Awards and highlights
- Second-team All-Big Ten (2020); Third-team All-Big Ten (2018);

Career NFL statistics
- Punts: 28
- Punting yards: 1,338
- Punting average: 47.8
- Longest punt: 65
- Inside 20: 13
- Touchbacks: 2
- Stats at Pro Football Reference

= Drue Chrisman =

American football player (born 1997)

Drue Chrisman (born July 7, 1997) is an American professional football punter. He played college football for the Ohio State Buckeyes and was signed as an undrafted free agent by the Cincinnati Bengals after the 2021 NFL draft.

==College career==
Chrisman was ranked as a threestar recruit by 247Sports.com coming out of high school. He committed to Ohio State on May 5, 2015.

Chrisman helped the Buckeyes win four Big 10 Titles in a row (2017–2020),
on their way to capturing the 2017 Cotton Bowl, the 2019 Rose Bowl, and the 2021 Sugar Bowl/CFP Semi-Final.

Chrisman capped off his college football career helping lead the Buckeyes to the 2021 CFP National Championship Game.

==Professional career==

Pre-draft measurables
| Height | Weight | Arm length | Hand span |
| 6 ft 2+3⁄4 in (1.90 m) | 209 lb (95 kg) | 33+1⁄8 in (0.84 m) | 9+1⁄2 in (0.24 m) |
All values from NFL Combine

===Cincinnati Bengals (first stint)===
Chrisman was signed as an undrafted free agent by the Cincinnati Bengals on May 2, 2021. He was waived on August 31, 2021, and re-signed to the practice squad the next day. He was released on September 7, 2021. He was re-signed to the practice squad on October 5, 2021. He was released on October 12, 2021.

===Pittsburgh Steelers===
On December 8, 2021, Chrisman was signed to the Pittsburgh Steelers practice squad, but released two days later.
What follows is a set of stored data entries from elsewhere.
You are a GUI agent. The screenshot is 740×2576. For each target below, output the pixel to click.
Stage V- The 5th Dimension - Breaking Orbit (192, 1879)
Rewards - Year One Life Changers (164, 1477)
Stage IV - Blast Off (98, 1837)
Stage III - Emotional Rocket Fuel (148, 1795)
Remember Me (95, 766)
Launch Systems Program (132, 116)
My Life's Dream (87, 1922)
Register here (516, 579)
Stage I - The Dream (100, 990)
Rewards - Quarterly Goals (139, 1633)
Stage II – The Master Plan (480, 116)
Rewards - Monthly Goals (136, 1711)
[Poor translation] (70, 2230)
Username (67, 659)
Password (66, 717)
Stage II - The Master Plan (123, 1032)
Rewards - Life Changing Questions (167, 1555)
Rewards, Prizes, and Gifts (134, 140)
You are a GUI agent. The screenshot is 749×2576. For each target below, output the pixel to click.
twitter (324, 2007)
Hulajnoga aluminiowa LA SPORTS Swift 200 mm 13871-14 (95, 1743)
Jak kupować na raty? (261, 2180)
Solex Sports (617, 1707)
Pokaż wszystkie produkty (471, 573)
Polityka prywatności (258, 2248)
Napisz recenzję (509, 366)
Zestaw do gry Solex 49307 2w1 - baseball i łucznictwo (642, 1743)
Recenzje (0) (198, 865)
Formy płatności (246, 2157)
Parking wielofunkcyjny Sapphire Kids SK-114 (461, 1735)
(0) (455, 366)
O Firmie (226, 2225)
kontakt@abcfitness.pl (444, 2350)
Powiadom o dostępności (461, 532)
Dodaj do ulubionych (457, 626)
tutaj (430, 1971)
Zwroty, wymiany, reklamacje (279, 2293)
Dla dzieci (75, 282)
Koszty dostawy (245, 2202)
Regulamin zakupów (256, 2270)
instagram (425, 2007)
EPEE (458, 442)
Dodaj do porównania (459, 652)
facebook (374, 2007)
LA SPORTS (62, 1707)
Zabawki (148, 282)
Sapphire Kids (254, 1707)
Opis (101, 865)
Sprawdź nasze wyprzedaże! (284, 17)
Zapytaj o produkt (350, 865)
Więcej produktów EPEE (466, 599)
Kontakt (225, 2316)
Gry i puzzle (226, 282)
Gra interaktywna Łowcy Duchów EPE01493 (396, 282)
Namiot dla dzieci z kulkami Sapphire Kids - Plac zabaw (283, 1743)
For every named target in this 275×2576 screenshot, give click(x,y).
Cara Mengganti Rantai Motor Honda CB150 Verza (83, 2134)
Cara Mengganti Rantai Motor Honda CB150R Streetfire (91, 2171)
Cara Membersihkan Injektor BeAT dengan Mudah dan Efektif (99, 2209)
===Cincinnati Bengals (second stint)===
On December 14, 2021, Chrisman was signed to the Bengals practice squad. He was released on January 18, 2022. He signed a reserve/future contract with the Bengals on February 7, 2022.

On August 30, 2022, Chrisman was waived by the Bengals and signed to the practice squad the next day. He was signed to the active roster on December 6, 2022, following the release of veteran Kevin Huber. Chrisman's longest punt on the season came in his first start in Week 11 against the Pittsburgh Steelers, at 65 yards. Chrisman helped the team go 4–0 down the stretch, helping the Bengals finish the regular season with a 12–4 record, on their way to winning the AFC North Division Title. He was also the team's starting punter during their 2022 playoff run, including the AFC Championship Game.

Chrisman was released on August 29, 2023, after losing the Bengals starting job to sixth-round draft pick Brad Robbins.

===Birmingham Stallions===
On April 23, 2024, Chrisman signed with the Birmingham Stallions of the United Football League (UFL). He was released on May 20.